Debería comenzar en el colegio. La educación debería dar a conocer cómo es la esencia de la música española. Sólo de este modo se llegaría a cierta edad con los conocimientos de nuestra música y nuestra raíz flamenca. A mí me encanta que haya gente joven a la que le encanta el flamenco. Seguirá siempre. Nunca será moda pero es eterno. Es un estilo tan amplio que se necesitarían años y años para aprender lo mínimo. El flamenco es una cultura tan grande de la que te mueres sin aprender. Uno puede estar toda su vida indagando y al final, como dijo el maestro Mairena “te mueres y no aprendes”. Es tan inmenso y tiene tantos palos que es toda una vida. Todo aquel que me pregunta qué es el flamenco yo respondo que es una forma de vivir. Yo no sabría vivir sin él porque es lo que he hecho toda mi vida. Es algo que amo y no me concibo vida alguna sin él.


“El flamenco es algo que amo y no concibo vida alguna sin él”

José Mercé


Se habla mucho de que el flamenco ha sido perpetuado en el tiempo gracias a los payos, ¿qué piensa usted acerca de esta afirmación?
No es para nada cierto. Al menos, bajo mi punto de vista, el flamenco es algo que tenemos los gitanos. Esto no quiere decir que los payos no lo hagan bien. Hay algunos que cantan muy bien, al igual que hay gitanos que cantan muy mal. Pero está claro que si a estas alturas también nos quieren quitar el flamenco, apaga y vámonos. A estas alturas, los gitanos han dado cantidad y calidad. En algo tendríamos que ser más que el resto [risas].
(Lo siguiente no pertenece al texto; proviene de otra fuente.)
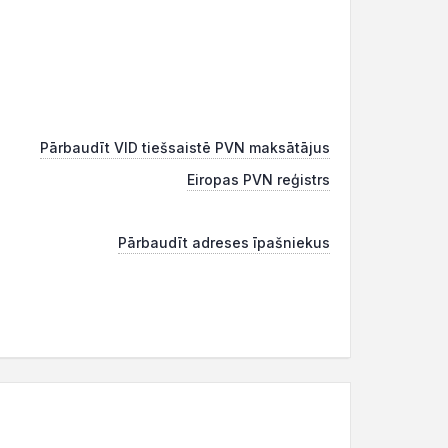
Pārbaudīt VID tiešsaistē PVN maksātājus
Eiropas PVN reģistrs
Pārbaudīt adreses īpašniekus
Alguien que sí que está rejuveneciendo el flamenco es la catalana Rosalía, al mezclarlo con el trap. ¿Qué opina acerca de esta cantante?
Lo que valga quedará y lo que no pues se olvidará. Rosalía puede ser ahora un boom y puede que en unos años no se recuerde su nombre. O puede que valga y se quede de forma permanente. A mí me parece maravilloso que se indague y se experimente con el flamenco. No obstante, no todo es bueno.
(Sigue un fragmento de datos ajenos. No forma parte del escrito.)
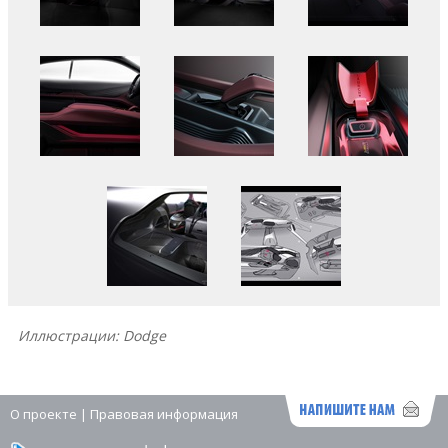
Иллюстрации: Dodge
О проекте
|
Правовая информация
¿Se ha planteado alguna colaboración con ella?
Si me lo pidiera, ¿por qué no? Sin lugar a dudas. Parece una muchacha maravillosa y que, a su edad, hace muy buena música. Le queda mucho por aprender pero de momento todo lo que hace es bueno y gusta a la gente.

Algo parecido le pasó a usted cuando empezó su carrera
El flamenco se vio algo revolucionado en el momento en el que saqué mi disco El Amanecer y cuando publiqué Aire, que es el disco más vendido de toda la historia del flamenco. Entonces, de los flamencólogos me dieron muchos palos y de la gente del purismo, la ortodoxia… y al final es lo mismo, lo que ha valido se ha quedado y lo que no, se ha ido. En este caso, logré la introducción del flamenco en mucha gente joven a través de estos dos discos. Además, con el disco De Verdad la gente sabe que no hemos olvidado nuestras raíces.
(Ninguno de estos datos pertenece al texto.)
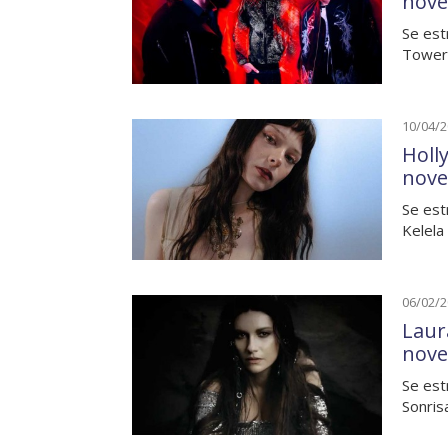
nove
Se est
Towers
10/04/
Holl
nove
Se est
Kelela
06/02/
Laura
nove
Se est
Sonris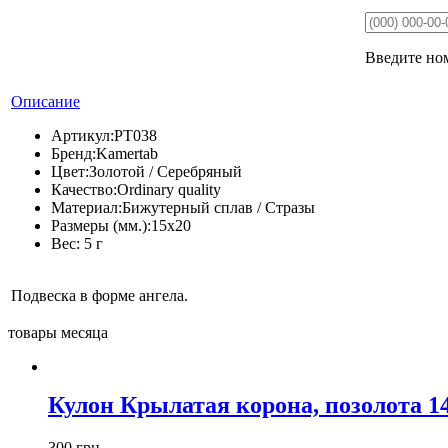
Введите ном
Описание
Артикул:
PT038
Бренд:
Kamertab
Цвет:
Золотой / Серебряный
Качество:
Ordinary quality
Материал:
Бижутерный сплав / Стразы
Размеры (мм.):
15х20
Вес:
5 г
Подвеска в форме ангела.
товары месяца
Кулон Крылатая корона, позолота 1
300 грн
Sus discos tienen mucha fusión. Tienen seguirillas, granaínas, bulerías… Al final la variedad es lo que hace que las canciones no suenen iguales.
Es que no debe sonar todo igual. Afortunadamente dentro del flamenco existe una enorme variedad de estilos. A lo mejor existen treinta malagueñas distintas, otros treinta tipos de soleá… El mundo del flamenco es una maravilla y por eso digo que se tarda una vida en aprender.